…it’s all going on at HIAL.
After much anticipation, amidst tartan and purple the competition on large parts of the Highland network started.
In the first instance can I say thank you to our teams who helped to prepare for the operations. With Alternative Security Measures (ASMs), major resurfacing works and crowded aprons I know it wasn’t straightforward but they managed it well and we’re all grateful. From an airline side and not unexpectedly, there have been a number of teething problems and no doubt they’ll get resolved as things settle down.
These are early days and we don’t know to what extent the additional operations have generated traffic or simply displaced from one to the other, but by the end of this week, we’ll have a weeks’ worth of data which we will share in due course.
On pensions, we had a session with the pension trustees last week. Central to our discussions was the strength of the employer covenant, which influences the investment decisions taken by the trustees. In preparation for the meeting, we had undertaken much work with the government on the employer covenant and I believe that our discussion with the trustees went well.
Still much to do, but a positive start.
This week and next, we have interviews for the new HR Director and it won’t be too long before we have the right person in place. The timing of the appointment is particularly important given the potential outcomes from our strategy work, the work streams that may emerge from Helios and the AFS strategy.
Similarly, we have concluded our interviews for the new Head of ICT and Digital Transformation and I will make an announcement shortly. During our staff forums, the single largest frustration to emerge was the performance of our IT infrastructure. It is therefore good to finally get the right person in post. No doubt as he tries to understand some of the issues we face he will be in touch with our teams who will paint the picture for him.

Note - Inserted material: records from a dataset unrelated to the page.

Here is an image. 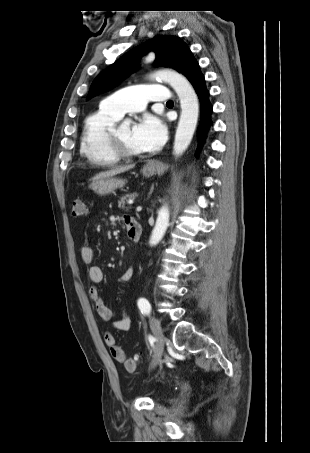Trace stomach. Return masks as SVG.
<instances>
[{
    "label": "stomach",
    "mask_w": 310,
    "mask_h": 453,
    "mask_svg": "<svg viewBox=\"0 0 310 453\" xmlns=\"http://www.w3.org/2000/svg\"><path fill=\"white\" fill-rule=\"evenodd\" d=\"M157 172L156 168L150 167L149 165H145L142 169V174L145 177H150L153 176ZM125 185V181L119 178H114V177H107L103 179H99L96 181H93V183L90 185L91 189L100 195H106L117 188L123 187Z\"/></svg>",
    "instance_id": "1"
}]
</instances>
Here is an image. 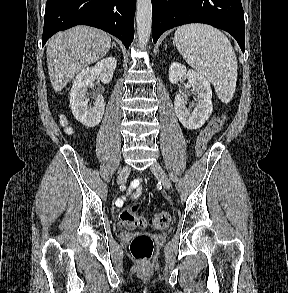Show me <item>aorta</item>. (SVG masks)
Here are the masks:
<instances>
[{
	"mask_svg": "<svg viewBox=\"0 0 288 293\" xmlns=\"http://www.w3.org/2000/svg\"><path fill=\"white\" fill-rule=\"evenodd\" d=\"M136 22L138 43L144 49L149 41L152 27V3L151 0H137Z\"/></svg>",
	"mask_w": 288,
	"mask_h": 293,
	"instance_id": "1",
	"label": "aorta"
}]
</instances>
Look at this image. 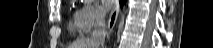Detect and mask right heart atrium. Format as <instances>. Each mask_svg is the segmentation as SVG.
Returning <instances> with one entry per match:
<instances>
[{
    "label": "right heart atrium",
    "mask_w": 213,
    "mask_h": 48,
    "mask_svg": "<svg viewBox=\"0 0 213 48\" xmlns=\"http://www.w3.org/2000/svg\"><path fill=\"white\" fill-rule=\"evenodd\" d=\"M75 19L79 32L87 34L103 22L104 16L94 4L86 3L76 10Z\"/></svg>",
    "instance_id": "d8ad5b80"
}]
</instances>
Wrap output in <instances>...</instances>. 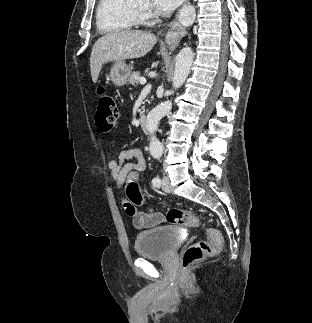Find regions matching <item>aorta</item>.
<instances>
[{"mask_svg": "<svg viewBox=\"0 0 312 323\" xmlns=\"http://www.w3.org/2000/svg\"><path fill=\"white\" fill-rule=\"evenodd\" d=\"M193 58L194 54L192 52V48H183V50H180L175 64L173 78L174 90H176V88H181L184 82H186L190 74ZM170 110H172V102L167 100V102H163V104H160V106H157V108L151 110L147 116L145 126L147 132H149L151 136L149 144L151 154H158V156H160V154L163 152V146L161 142H159L158 138H156L155 134L158 130V124L161 118H164V116H166Z\"/></svg>", "mask_w": 312, "mask_h": 323, "instance_id": "1", "label": "aorta"}]
</instances>
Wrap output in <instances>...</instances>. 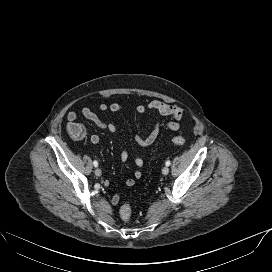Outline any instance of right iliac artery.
Here are the masks:
<instances>
[{"mask_svg": "<svg viewBox=\"0 0 272 272\" xmlns=\"http://www.w3.org/2000/svg\"><path fill=\"white\" fill-rule=\"evenodd\" d=\"M93 165H94L95 167H97V166H98V162L95 160V161L93 162Z\"/></svg>", "mask_w": 272, "mask_h": 272, "instance_id": "right-iliac-artery-1", "label": "right iliac artery"}]
</instances>
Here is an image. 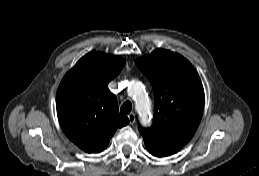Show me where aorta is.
Returning <instances> with one entry per match:
<instances>
[{
    "mask_svg": "<svg viewBox=\"0 0 259 176\" xmlns=\"http://www.w3.org/2000/svg\"><path fill=\"white\" fill-rule=\"evenodd\" d=\"M132 89L134 90L136 109L142 118V121L146 123V119L151 109L150 99L139 82H134Z\"/></svg>",
    "mask_w": 259,
    "mask_h": 176,
    "instance_id": "aorta-1",
    "label": "aorta"
}]
</instances>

When I wrote last I mentioned the ten year capital plan and the work that was underway. Following the Board meeting, we have further work to do to better present the plan and I should get that done this week and then off to government. The plan is divided into two parts, the essential works required to keep the airfields open and the additional works required to cope with anticipated growth.
To put the growth into context, over the last few years we have grown our passenger base by nearly 65% and our revenues from just under £10m to over £23m. Specifically and over the same period, Inverness has grown from 565,000 passengers to over 830,000, Sumburgh from 116,000 passengers to 355,667 and at the other end of the scale, Tiree from 6,000 passengers to just over 12,000.
The majority of the other airports have grown also and those above are simply illustrative of the scale of the change we have seen.
These are impressive figures in any context and if we are to continue to grow, it’s vital that we continue to invest both in the works that keep the airfields open and those which future proof our continued success.
VisitScotland estimate that each inbound passenger generates over £300 of spend and in Inverness alone, inbound aviation will generate almost £75m to the local economy.
Money invested in HIAL – is money well spent.